Thomas Tuchel was in his element when Chelsea smashed Juventus 4-0 on Tuesday. Forced to improvise after losing Kai Havertz to a hamstring injury, Tuchel seized the chance to think outside the box, his tactical mind whirring as he looked at his options in attack and decided that the best way to hurt Matthijs de Ligt and Leonardo Bonucci was essentially to give them nobody to mark.
It was a night for the little guys. There was an unfamiliar central role for Christian Pulisic, who made up for his lack of impact in possession by contributing in other areas, his energy off the ball a feature of Chelsea’s high press. There was a fine playmaking display from the slender Hakim Ziyech and on the left there was maturity and skill from Callum Hudson-Odoi, who made it 3-0 when he finished off a flowing move in the 58th minute.
This, it seemed, was Tuchelball in all its glory, the tempo relentless, the movement bewildering, the threats coming from all angles as the blue wave overwhelmed Juventus. Strikers? Who needs them? Chelsea were fine without one against Juventus, just as they were when they demolished Leicester last weekend, and the quality of their football in the past week means that Tuchel does not have to shift gear against Manchester United on Sunday, even though Romelu Lukaku is available again and no doubt desperate to play against his old team.
The Lukaku issue is a fascinating one for Tuchel to solve. The striker’s recovery from the ankle injury he sustained against Malmö on 20 October is welcome, but he is not returning as a saviour. Lukaku, who is 28, was an unused substitute against Juventus and, given that Chelsea have responded to his injury by rattling in 23 goals in seven and a half games, Tuchel is under no pressure to start him against Unitedtomorrow.
There is no need to rush. Havertz is fit, Pulisic could start again, Mason Mount could return and Timo Werner scored after coming on against Juventus. Whichever way you spin it, the league leaders are in a luxurious position. The goals are flying in from every angle, with defenders stepping forward and the wing-backs playing more like No 10s.

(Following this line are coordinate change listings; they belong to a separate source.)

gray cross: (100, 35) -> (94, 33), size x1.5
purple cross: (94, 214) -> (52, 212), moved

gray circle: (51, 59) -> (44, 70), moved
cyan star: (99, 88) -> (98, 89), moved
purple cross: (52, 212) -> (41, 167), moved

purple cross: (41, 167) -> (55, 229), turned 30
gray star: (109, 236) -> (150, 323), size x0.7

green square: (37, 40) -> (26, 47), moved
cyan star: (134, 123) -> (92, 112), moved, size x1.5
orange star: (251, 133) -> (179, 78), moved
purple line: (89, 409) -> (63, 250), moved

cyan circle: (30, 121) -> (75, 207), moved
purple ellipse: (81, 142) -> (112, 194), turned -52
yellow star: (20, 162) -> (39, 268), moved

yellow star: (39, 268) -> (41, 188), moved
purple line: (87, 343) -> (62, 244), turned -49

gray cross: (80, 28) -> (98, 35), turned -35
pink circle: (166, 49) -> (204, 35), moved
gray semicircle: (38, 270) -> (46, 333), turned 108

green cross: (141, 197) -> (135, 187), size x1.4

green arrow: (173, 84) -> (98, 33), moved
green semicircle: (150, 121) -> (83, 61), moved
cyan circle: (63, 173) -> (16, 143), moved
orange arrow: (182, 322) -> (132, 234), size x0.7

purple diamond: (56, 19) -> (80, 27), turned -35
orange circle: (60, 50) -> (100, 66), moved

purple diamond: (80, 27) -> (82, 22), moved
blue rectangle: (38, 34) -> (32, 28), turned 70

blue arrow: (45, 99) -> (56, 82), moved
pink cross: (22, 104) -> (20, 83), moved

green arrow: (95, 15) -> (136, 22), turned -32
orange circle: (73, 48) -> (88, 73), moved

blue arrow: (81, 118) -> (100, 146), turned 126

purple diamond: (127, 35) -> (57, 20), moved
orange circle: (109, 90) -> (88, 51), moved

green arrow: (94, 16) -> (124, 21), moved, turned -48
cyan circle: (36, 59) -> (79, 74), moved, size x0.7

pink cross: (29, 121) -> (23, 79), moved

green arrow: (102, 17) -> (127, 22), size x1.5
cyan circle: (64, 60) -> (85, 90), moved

The reliance on a No 9 is minimal. Reece James, the right wing-back, is Chelsea’s top scorer with five goals and Marcos Alonso will be an able deputy on the left for Ben Chilwell, who must wait six weeks before finding out whether he needs surgery after sustaining anterior cruciate ligament damage against Juventus.
Chilwell has been a key part of Chelsea’s versatile attacking. In total there have been 16 goals from defenders and, for the time being, the challenge for Lukaku simply has to be proving that he deserves to be the main man up front.
It has not been easy for the striker since his £97.5m move from Internazionale, although Tuchel is not panicking yet. He accepted that signing Lukaku would make Chelsea’s attack less mobile. Tuchel wanted more variety after winning the Champions League in counterpunching style last season and Lukaku, who had fired Inter to the Serie A title, seemed the perfect fit.
He arrived as the final piece in the jigsaw and scored four goals in his first four games. Since then, however, the doubts have grown. Lukaku had not scored in six games before facing Malmö and Chelsea had become a slightly static attacking force, the fluidity returning only once they were back to playing without a traditional target man.
There was more unpredictability with Havertz leading the line. The German’s height makes him a useful recipient of crosses, but he is also comfortable dropping deep and he is a better presser than Lukaku, who wants the ball to feet, to assert himself by pinning his marker before spinning or bringing others into play.
Chelsea are yet to tap into those strengths. Yet Tuchel is not worried. He loves Lukaku’s leadership and he can point out that Chelsea missed the 28-year-old’s ruthlessness when they chucked away two points against Burnley this month.
Perhaps patience is required. Lukaku can relax. He can bide his time before showing United that they were wrong to sell him.